Master Data Management (MDM) and the Semantic Web class=

Master Data Management (MDM) and the Semantic Web

Ray Wang of the Altimeter Group, “the software insider“, can be counted on to provide interesting food for thought. Last week, it was about changes to the Master Data Management (MDM) market: “Focus on Outcomes Drives Push for Value.” According to Wikipedia, MDM includes the “set of processes and tools that consistently defines and manages the non-transactional data entities of an organization (also called reference data).”
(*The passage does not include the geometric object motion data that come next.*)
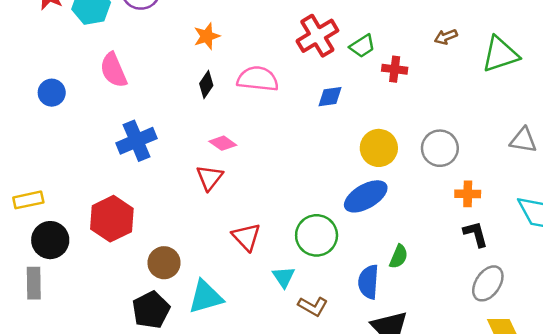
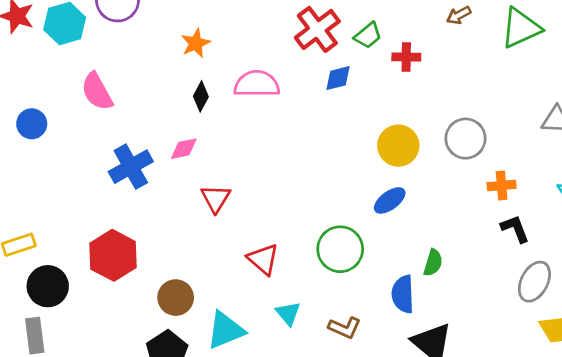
blue diamond: (330, 97) -> (338, 78), moved
pink diamond: (223, 143) -> (184, 149), moved, turned -40
blue ellipse: (366, 196) -> (390, 200), size x0.7
cyan triangle: (284, 277) -> (288, 313), moved

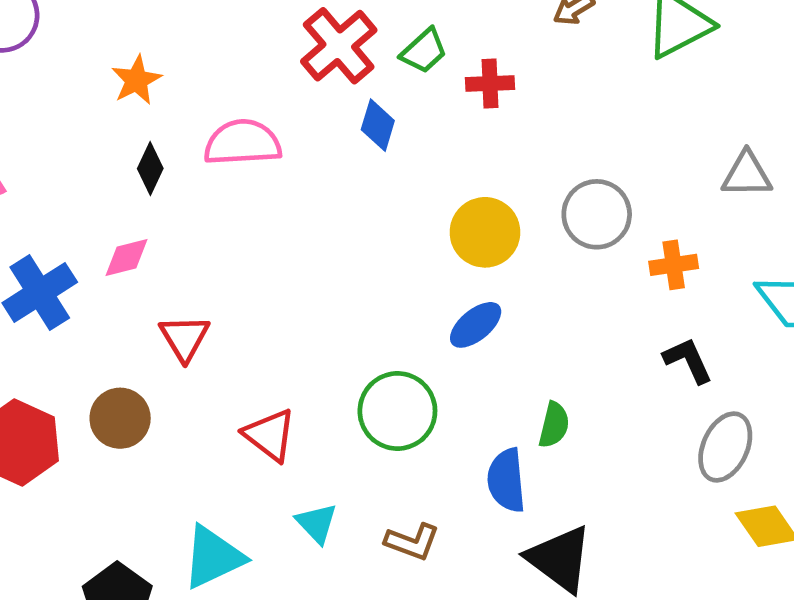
blue diamond: (338, 78) -> (378, 125), turned -56
orange cross: (502, 185) -> (674, 265), moved
brown circle: (176, 298) -> (120, 418), moved

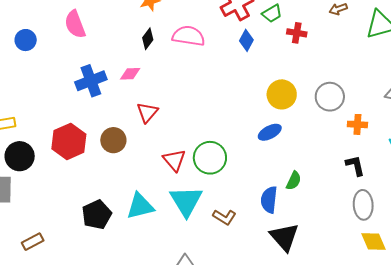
green circle: (397, 411) -> (210, 158), moved
gray ellipse: (725, 447) -> (363, 205), turned -40
cyan triangle: (317, 523) -> (186, 201), size x1.8

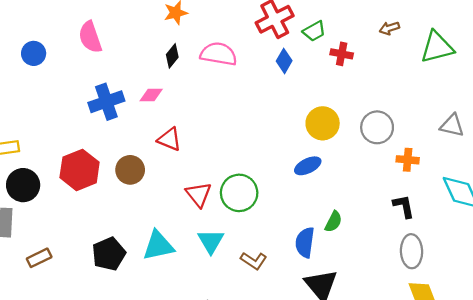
red triangle: (147, 112) -> (169, 139), turned -50
cyan triangle: (186, 201) -> (211, 241), size x0.7
brown rectangle: (33, 242) -> (39, 258), moved

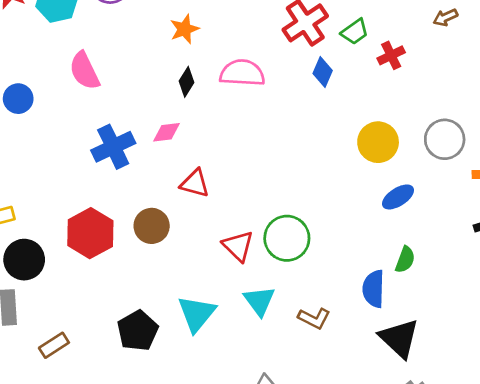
red cross: (342, 54) -> (391, 55), turned -30
blue ellipse: (308, 166) -> (398, 197), moved
cyan triangle: (158, 246) -> (197, 314), turned -32

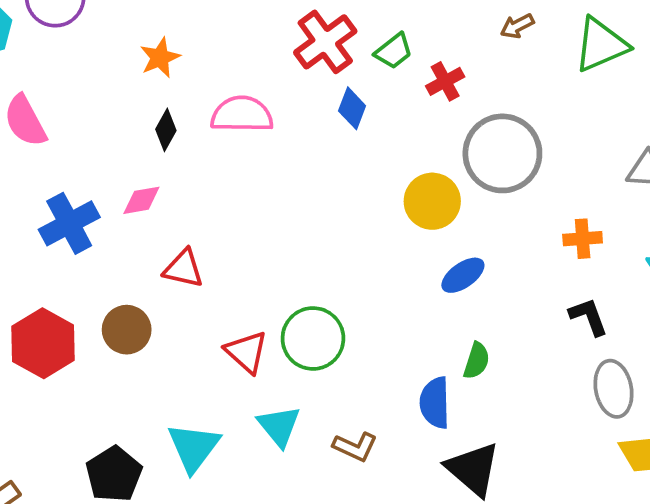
gray circle: (445, 139) -> (502, 153), moved, size x1.4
Rationalizing data definitions across large organizations has been a difficult problem for many years. An expanding problem thanks to more and more data. Hence the need for more effective methods to manage meta data – the description and logic behind the data being used. MDM is needed to ensure that everyone is reporting on the same concepts.

The core government financial “master data” in Government Resource Planning (GRP) is located in the Chart of Accounts (COA). The COA holds information about the organization, budget codes, accounting codes, programs, projects, activities, objectives and statistics. MDM in government becomes more challenging with procurement (vendors), revenue (customers), taxation (taxpayers) and civil service (employee) information. The advent of performance management highlights the need to rationalize data across multiple systems: governments need consistent data definitions for reports and dashboards.

I had just returned from a meetup at the International Semantic Web Conference when I read Ray’s piece on MDM. Semantic web is sometimes referred to as “Web 3.0.” (I won’t get into the debate about how “semantic” semantic web is – or whether this is “Web 3.0”.) Semantic technology has moved from the academic to the business world. It can be used to classify both structured and unstructured data. (And, integrate with the “deep web” through databases.)  It occurred to me that this technology represents the future of MDM.

 To expand on my comments on Ray’s blog:

1. Vertical: Semantic technology is ideal in building vertical taxonomies. Machine learning has been most effective when applied to single domains. (This is changing as the technology improves to handle multiple domains.)
2. Structured and Unstructured: designed to leverage both structured and unstructured content. Semantic technologies can pull concepts and identifiers directly from unstructured data. It can also show unexpected patterns with structured data because it is not limited to the explicitly relational database structure.
3. Data in the cloud: Can use web and “linked data” from external systems. Current search technology indexes web pages. Semantic web technologies can pull data from databases. And, there does not need to be a single source of data – this is the advantage of “linked data” that enables multiple servers to expose information.
4. Styles: Semantic technology tends to focus on business concepts rather than the physical layer. (At the same time, supports data rationalization at the physical layer.)  Users need to have information presented as concepts to discover important facts. Otherwise, users need to be database experts.
5. Governance: It might be possible to leverage semantic web technologies for governance – trap improper uses of classifications, identity facts that could change classifications. And, it can reduce the burden to ensure that data is classified in a particular fashion.
6. Social networks: Semantic technology is being used today to analyze customer reaction on social network sites to gauge opinions. Semantic technologies can help determine whether a blog post or series of Tweets refers directly to your organization or not.
7. All data types: Semantic technology extends well into all text-related content. There is also some work in integrating with all media. This technology is helping to break free of the arbitrary containers for data (documents, videos, databases etc.)